In our round-up of industry views, however, we start with a less orthodox perspective from London Pension Fund Authority chairman Edi Truell, who took the opportunity to call for the pooling of UK pension fund capital as a way to “open up billions of pounds” for investment.
Edi Truell, chairman, London Pension Fund Authority:
“Clearly it is great news that the government is investing in this country’s infrastructure. Investment in much-needed areas such as housing, which the LPFA is already doing in joint venture with the Greater London Authority, is a win-win for all.
However, there is an additional missed opportunity. Creating pensions super pools – in effect UK sovereign wealth funds – would open up billions of pounds of capital for investment in this country’s future.
Infrastructure is an ideal long-term investment for pension funds, and local governments in England and Wales are sitting on schemes totalling £150 billion. Unfortunately, these are administered by 89 separate entities and as such are unable to invest heavily in UK infrastructure owing to a lack of scale.”

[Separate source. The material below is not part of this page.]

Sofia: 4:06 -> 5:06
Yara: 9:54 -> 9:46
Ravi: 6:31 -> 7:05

Jon Hart, infrastructure partner, Pinsent Masons:
“The Chief Secretary’s announcement has provided some good headlines in respect of new commitments to rail and road in particular. Some schemes may even enter procurement before next parliament.

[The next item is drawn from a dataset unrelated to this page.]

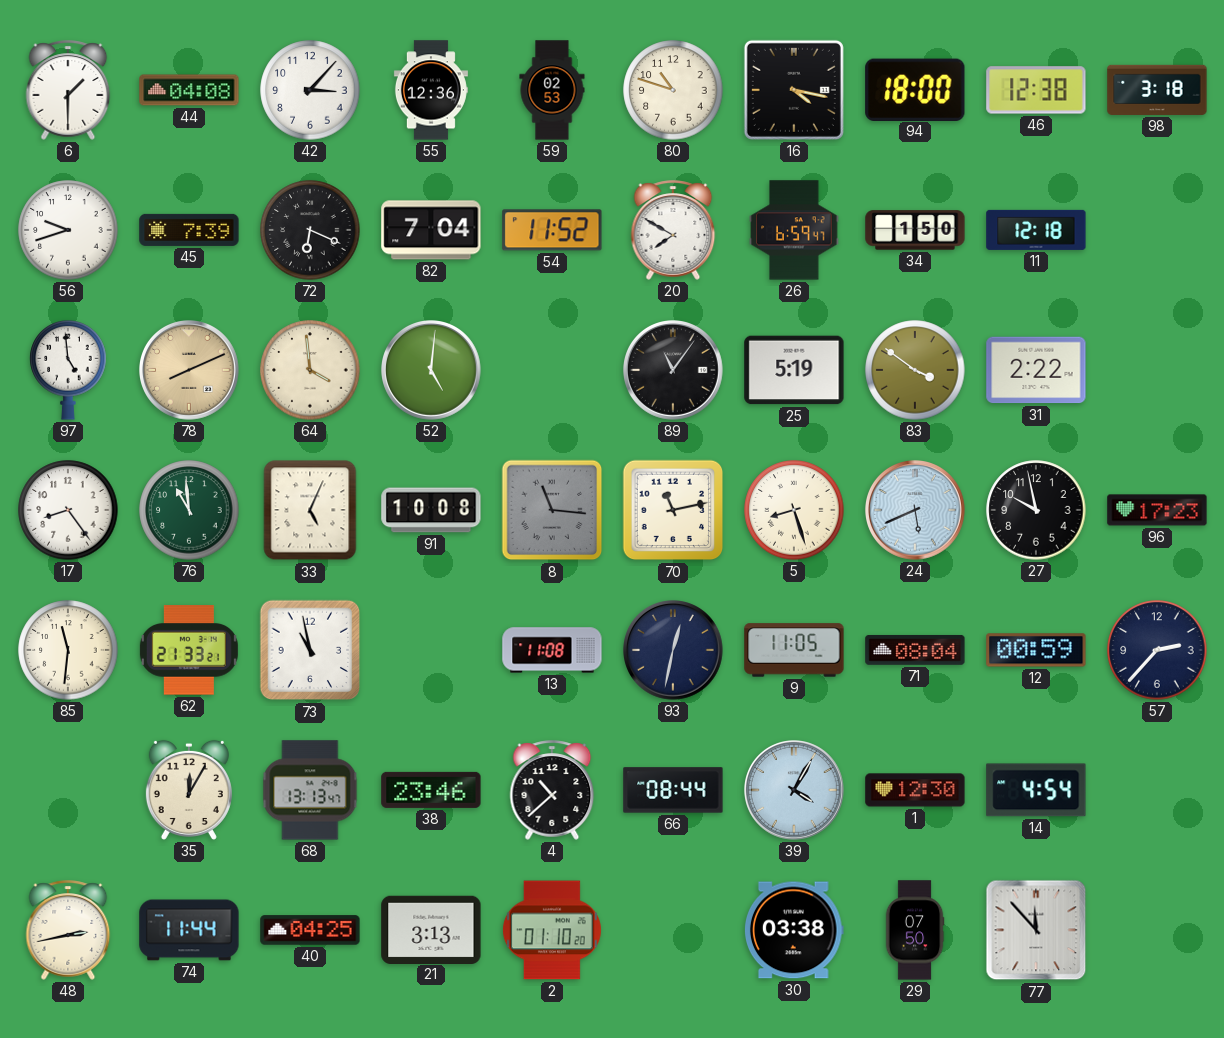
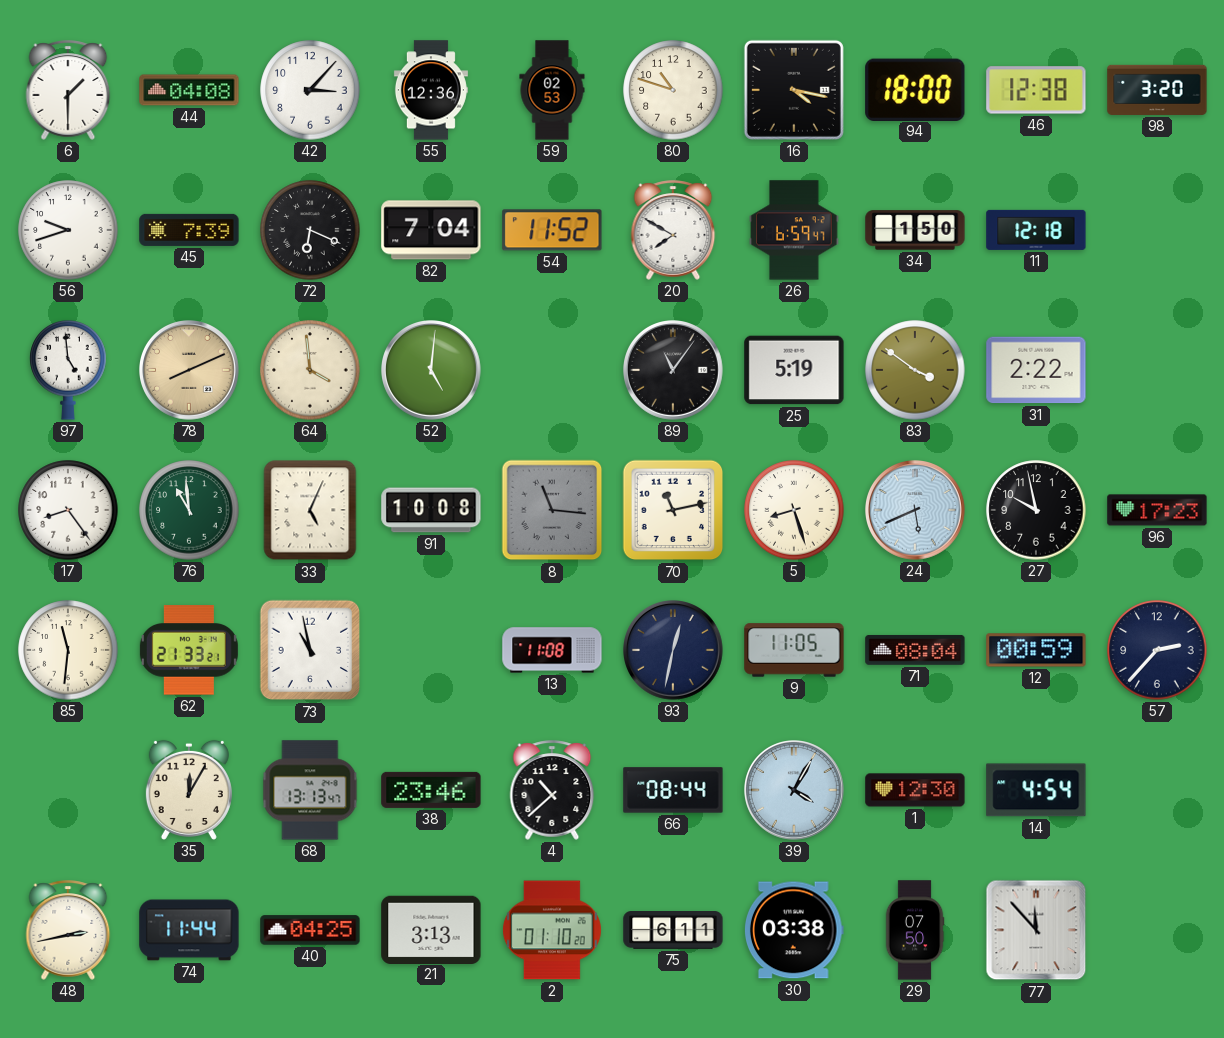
98: 3:18 -> 3:20
75: none -> 6:11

However, in terms of a real boost for the sector, most of the commitments are likely to be post 2015, which for jobs and investments is very disappointing. There are some huge questions to be addressed too: the future of the Highways Agency and road pricing, revamping rail franchising and channelling funds to local authorities. In the case of energy, we still need firm commitments beyond the announced guarantees to enable the nuclear building programme to properly commence.
Today’s announcements could have been worse, but they could have been a whole lot better.”

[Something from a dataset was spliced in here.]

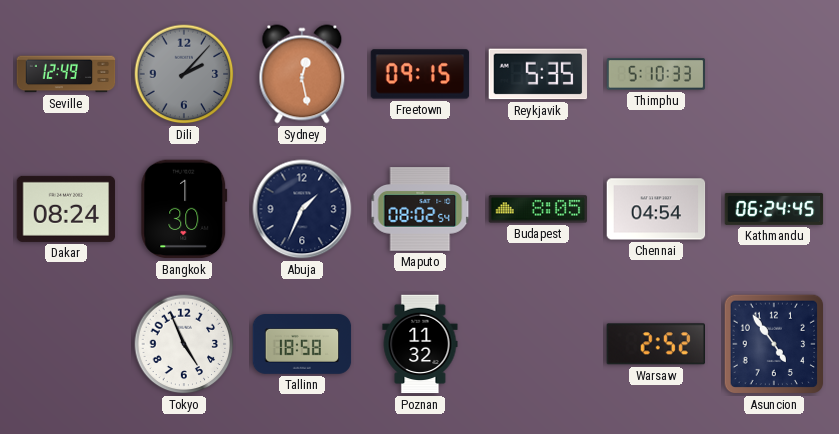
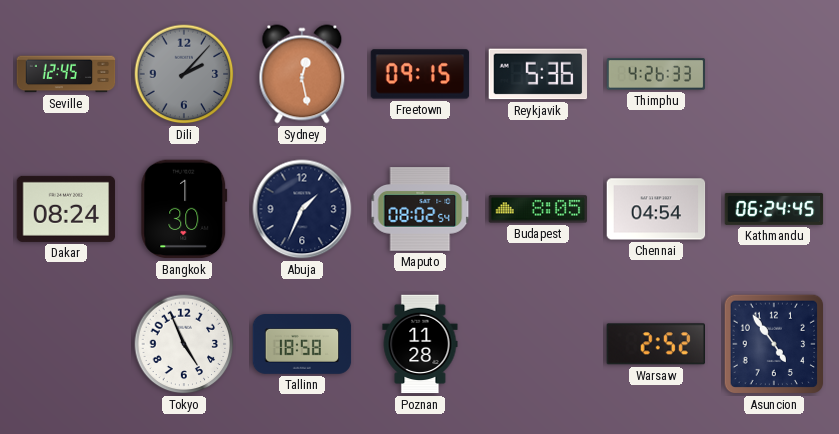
Seville: 12:49 -> 12:45
Reykjavik: 5:35 -> 5:36
Thimphu: 5:10 -> 4:26
Poznan: 11:32 -> 11:28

Nick Baveystock, director general, Institution of Civil Engineers (ICE):
“Extension of the Government’s guarantee scheme and the inclusion of a guarantee advancing Hinkley Point C is a welcome and sensible step, demonstrating Government’s commitment to the role of nuclear as part of a wider energy mix that can achieve a secure and decarbonised energy supply and meet the challenges of security and affordability.
Confirmation that guaranteed strike prices for renewable energy sources will be set out ahead of plan is also encouraging. As Government knows, to be a catalyst for increased certainty and clarity on long term strategic direction, swift agreement will be needed. Passage of the Energy Bill however, also remains crucial if we are to establish a stable policy environment and build greater confidence within industry and among investors.”
Nick Prior, head of infrastructure, Deloitte:
“The Chief Secretary’s announcements, particularly around energy and investment in the road network, are broadly positive. The visibility over investment in road and rail projects is welcome and will allow for better economic planning.
There is little here that we hadn’t heard already and there may be scepticism in the sector about turning this rhetoric into reality.
Most of the measures and money announced will not take effect until 2015 or beyond. The construction industry and the broader economy will be disappointed in today’s announcement as we will only see an economic boost when the shovels hit the ground on these projects.
Despite last year’s announcements on infrastructure, the construction industry lost 60,000 jobs, activity dropped by 12% and new infrastructure orders fell by nearly 40%.
If infrastructure is intended to halt the decline in the construction industry, and revive the wider economy, both projects and money must be bought forward as soon as possible.”
Mark Cowlard, head of rail, EC Harris:
“Today’s detail from the Government about its spending plans puts transportation infrastructure firmly at the centre of our future growth. The debate about road and rail being economic enablers are now over and it is accepted fact that we must invest in them to grow our economy which this spending round echoes.
For rail, many of the projects had already been announced, and many are too far off to deliver much needed short term growth, however the ongoing budget commitment to HS2 and first steps into Crossrail 2 are particularly welcome.
The focus now is how the Government delivers this infrastructure and takes it from a series of billion pound headlines into real live projects, generating the needed growth. In particular, the commitment that projects should be delivered by ‘specialist delivery units with commercial expertise, reflecting private sector best practice’ aligns with our own recent calls to Government and I look forward to seeing more detail about these delivery plans over the coming months.”